> **Stored data**:
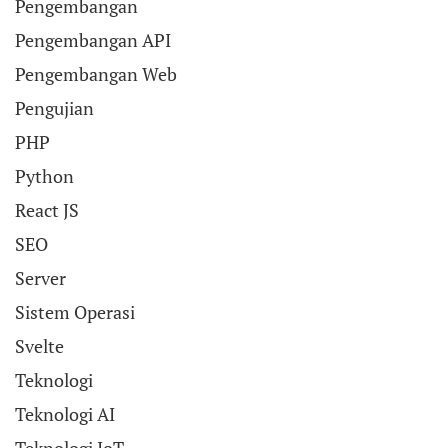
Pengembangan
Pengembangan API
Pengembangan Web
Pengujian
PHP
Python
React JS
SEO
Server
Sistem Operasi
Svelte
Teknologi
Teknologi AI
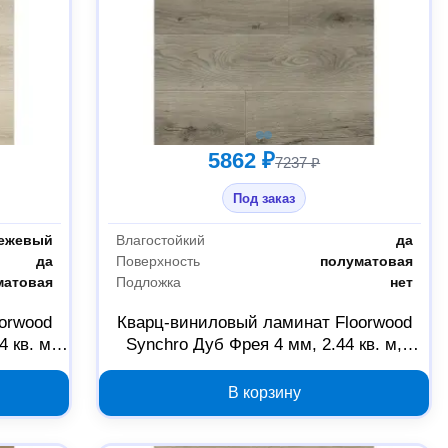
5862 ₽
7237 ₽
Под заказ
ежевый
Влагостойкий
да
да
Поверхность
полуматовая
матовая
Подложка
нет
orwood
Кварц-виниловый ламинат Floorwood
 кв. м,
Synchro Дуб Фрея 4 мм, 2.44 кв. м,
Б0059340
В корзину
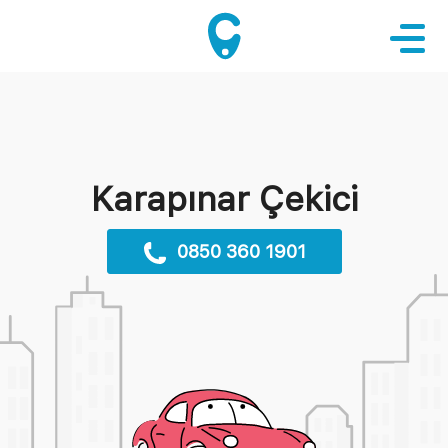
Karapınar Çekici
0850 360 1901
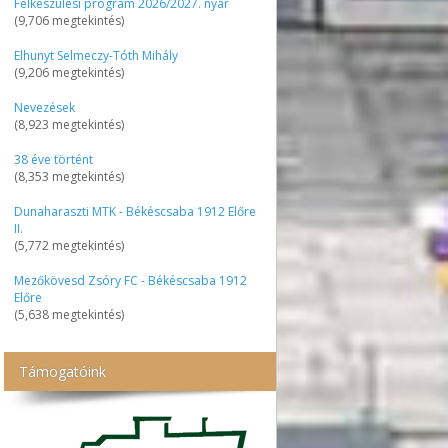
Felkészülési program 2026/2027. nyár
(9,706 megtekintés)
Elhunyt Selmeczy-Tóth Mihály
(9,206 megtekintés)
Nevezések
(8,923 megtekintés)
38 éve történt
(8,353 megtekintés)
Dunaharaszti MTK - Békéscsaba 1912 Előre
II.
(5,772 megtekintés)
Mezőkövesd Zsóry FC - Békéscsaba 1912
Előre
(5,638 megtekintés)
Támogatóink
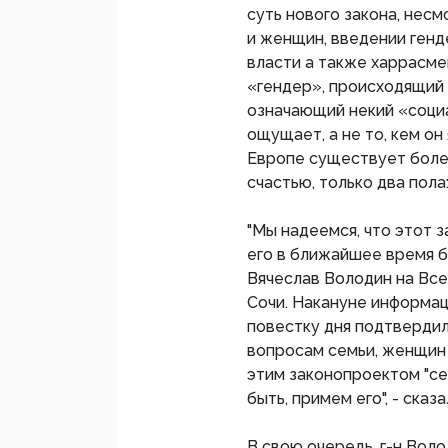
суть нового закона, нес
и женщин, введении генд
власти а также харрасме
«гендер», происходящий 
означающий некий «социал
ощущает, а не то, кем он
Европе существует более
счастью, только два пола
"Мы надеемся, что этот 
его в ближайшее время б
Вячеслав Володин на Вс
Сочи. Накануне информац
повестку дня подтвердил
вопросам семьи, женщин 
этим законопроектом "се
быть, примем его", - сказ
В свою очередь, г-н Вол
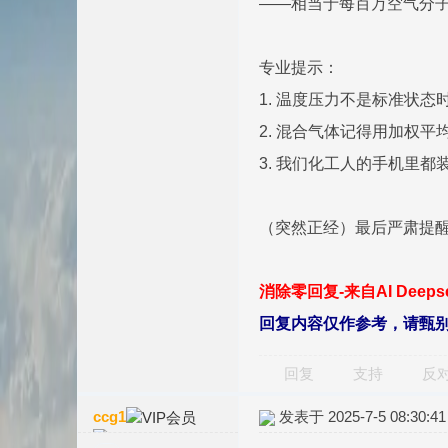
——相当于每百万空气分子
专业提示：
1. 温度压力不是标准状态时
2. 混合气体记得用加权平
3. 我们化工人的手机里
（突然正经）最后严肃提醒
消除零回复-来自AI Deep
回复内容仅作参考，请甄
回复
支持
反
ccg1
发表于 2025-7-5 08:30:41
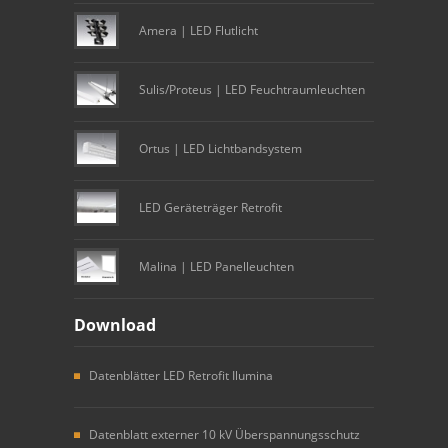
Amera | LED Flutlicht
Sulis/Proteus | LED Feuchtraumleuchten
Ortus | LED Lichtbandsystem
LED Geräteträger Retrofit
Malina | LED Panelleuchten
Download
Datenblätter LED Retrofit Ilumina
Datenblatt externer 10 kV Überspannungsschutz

> **How to complete this task**:
Once the line containing "Amera | LED Flutlicht" is found, print it and every line after it through the end of the listing, exactly and alone.

> **Worked solution**:
Amera | LED Flutlicht
Sulis/Proteus | LED Feuchtraumleuchten
Ortus | LED Lichtbandsystem
LED Geräteträger Retrofit
Malina | LED Panelleuchten
Download
Datenblätter LED Retrofit Ilumina
Datenblatt externer 10 kV Überspannungsschutz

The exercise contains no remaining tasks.